▸ **Your objective**:
Please repeat the records exactly. The pictures are to be left out.

+++

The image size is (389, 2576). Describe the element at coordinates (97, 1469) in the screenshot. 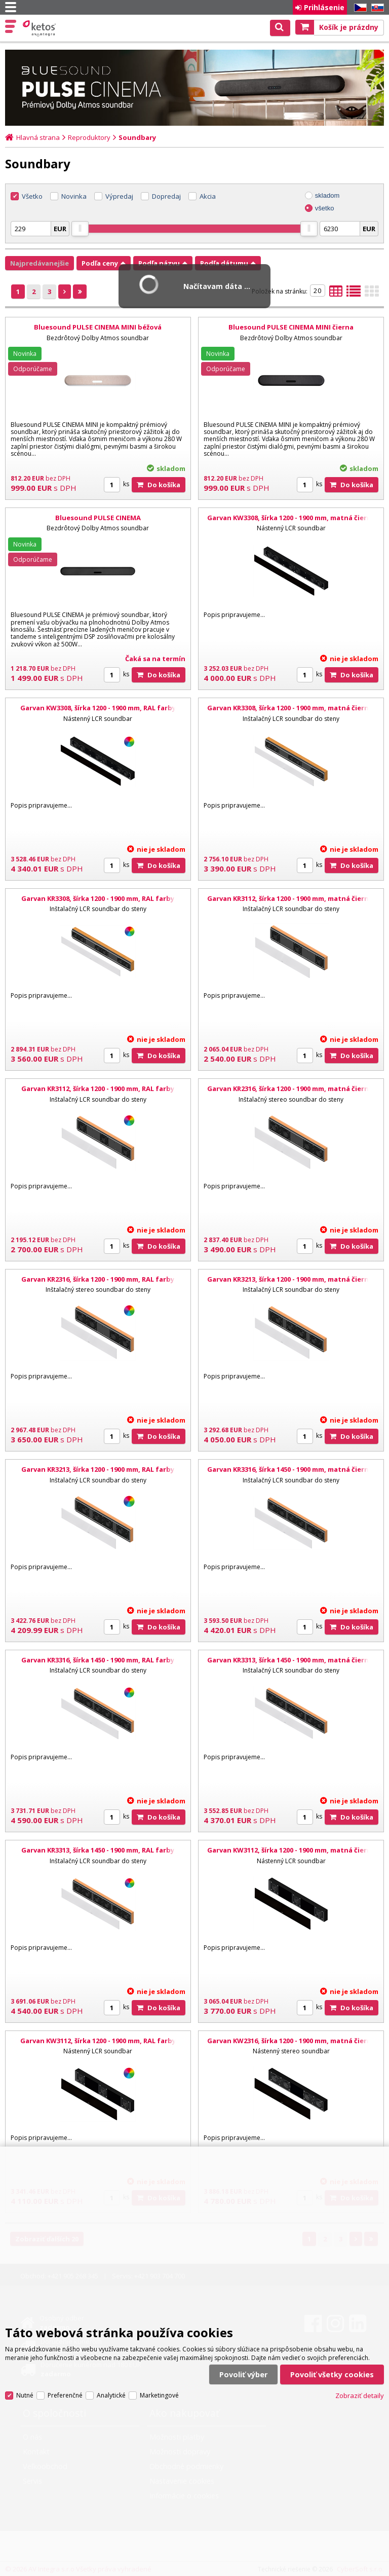

I see `Garvan KR3213, šírka 1200 - 1900 mm, RAL farby` at that location.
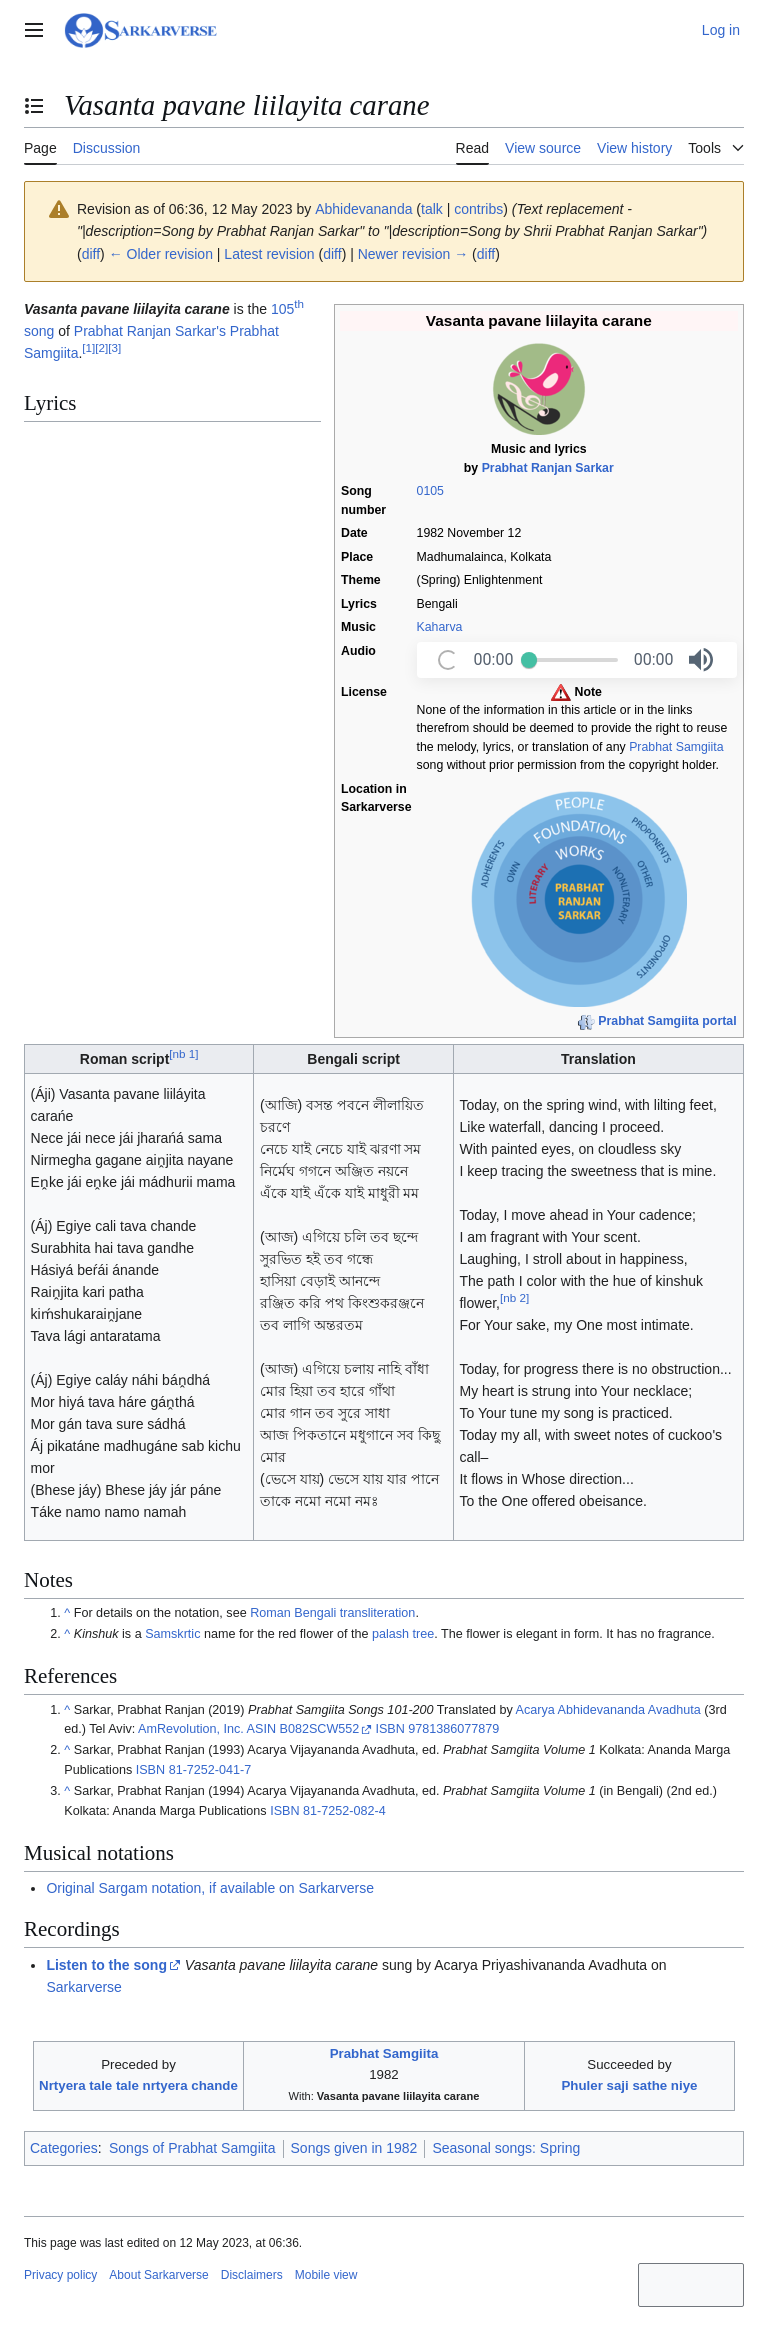 The width and height of the screenshot is (768, 2351). What do you see at coordinates (172, 1634) in the screenshot?
I see `Samskrtic` at bounding box center [172, 1634].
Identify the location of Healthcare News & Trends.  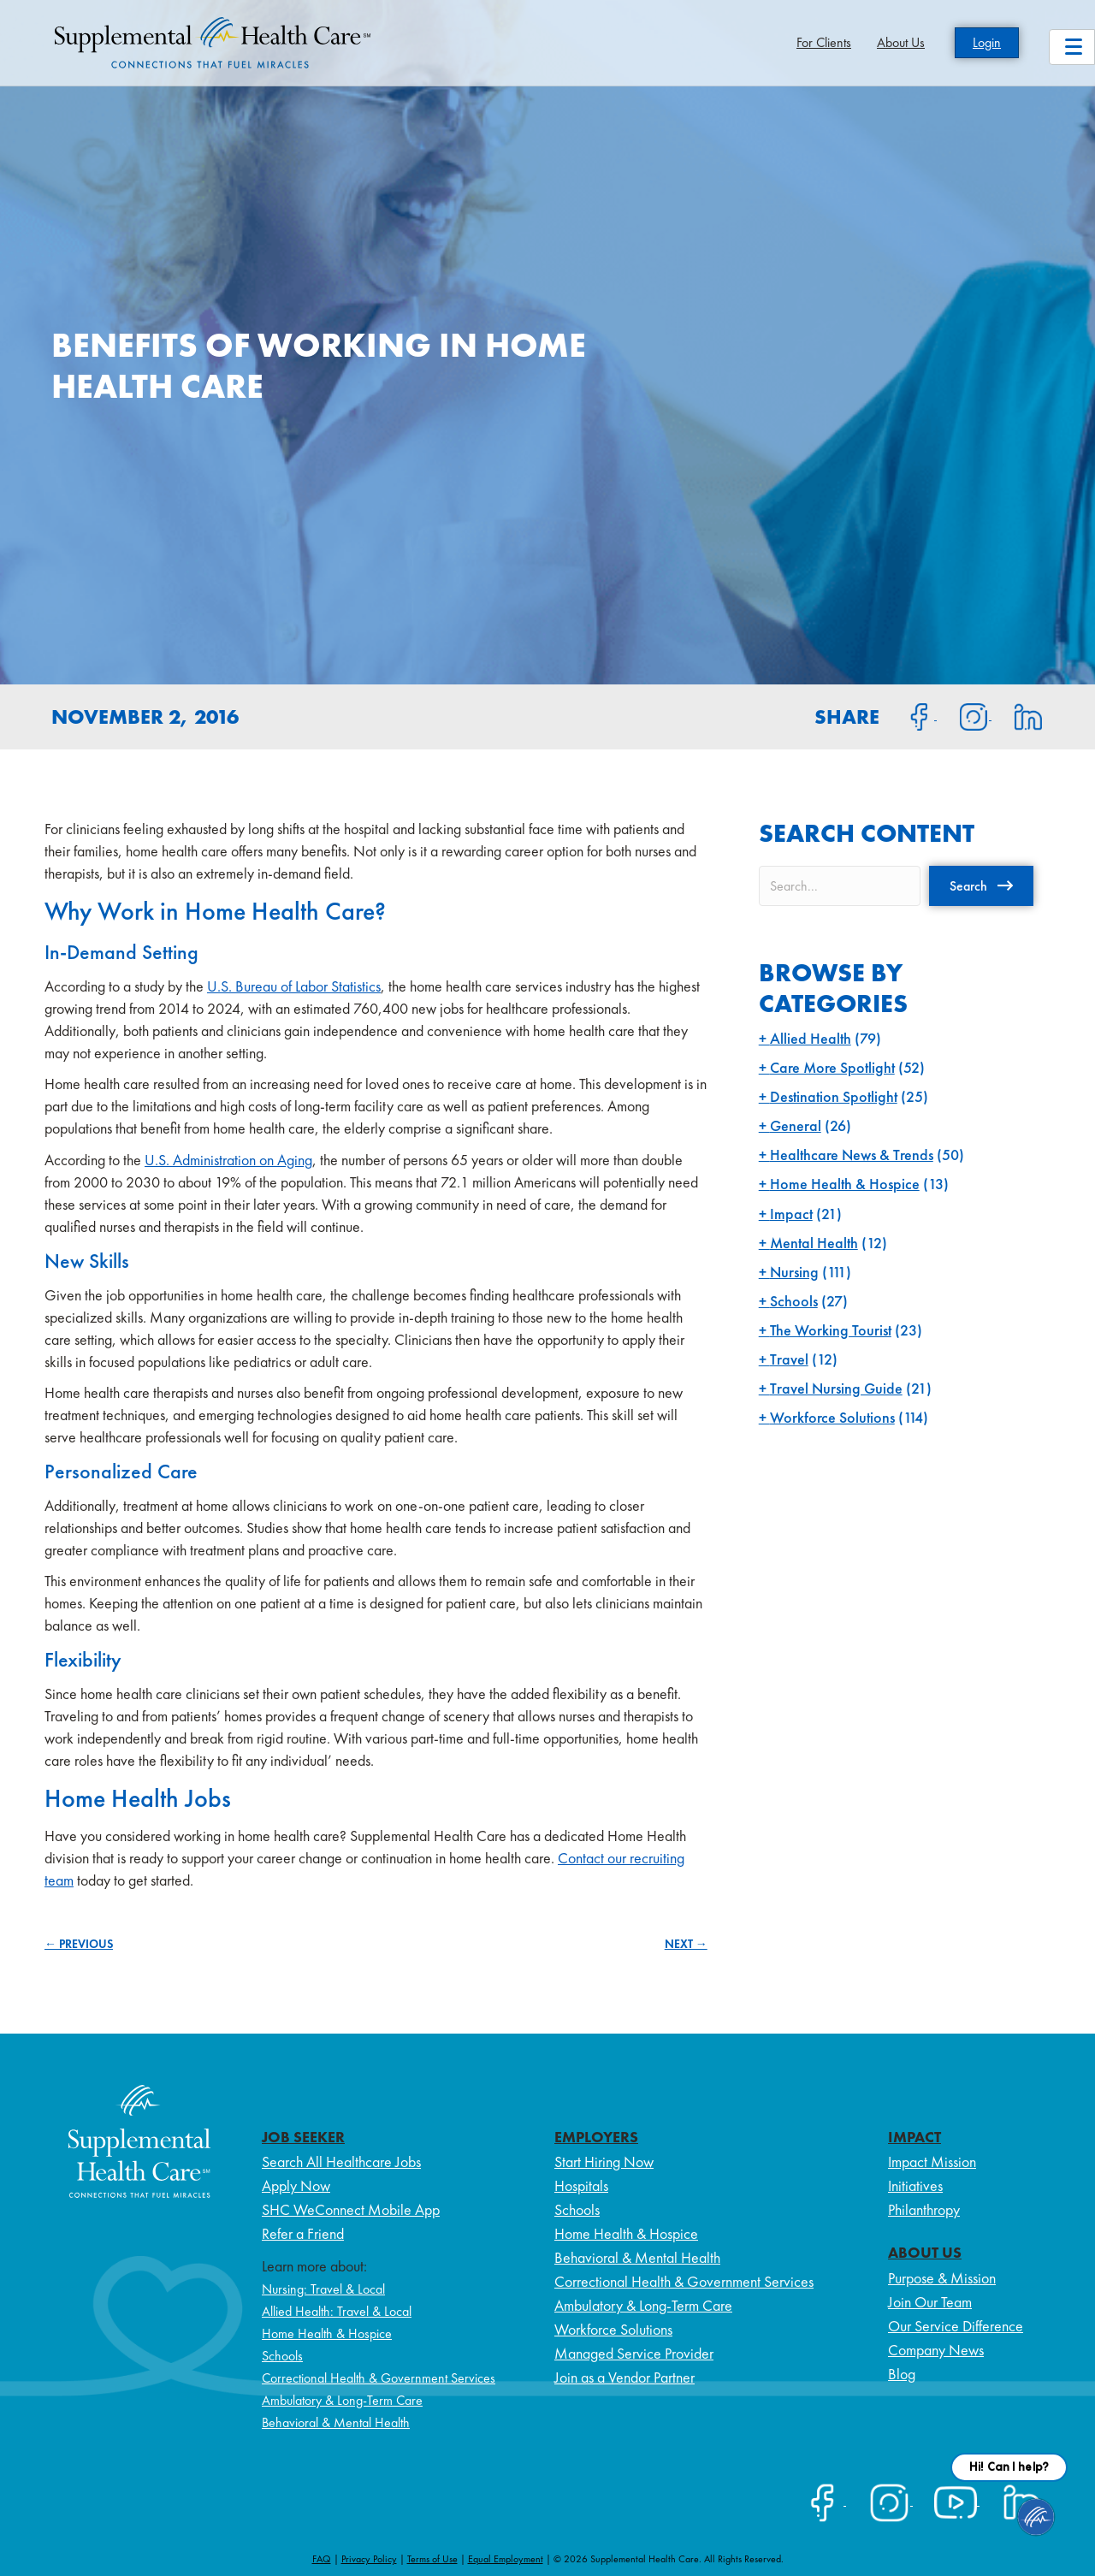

+++

▸ **Response to this task**:
The image size is (389, 2576). Describe the element at coordinates (97, 1469) in the screenshot. 

I see `Garvan KR3213, šírka 1200 - 1900 mm, RAL farby` at that location.
 The width and height of the screenshot is (768, 2351). What do you see at coordinates (172, 1634) in the screenshot?
I see `Samskrtic` at bounding box center [172, 1634].
Identify the location of Healthcare News & Trends.  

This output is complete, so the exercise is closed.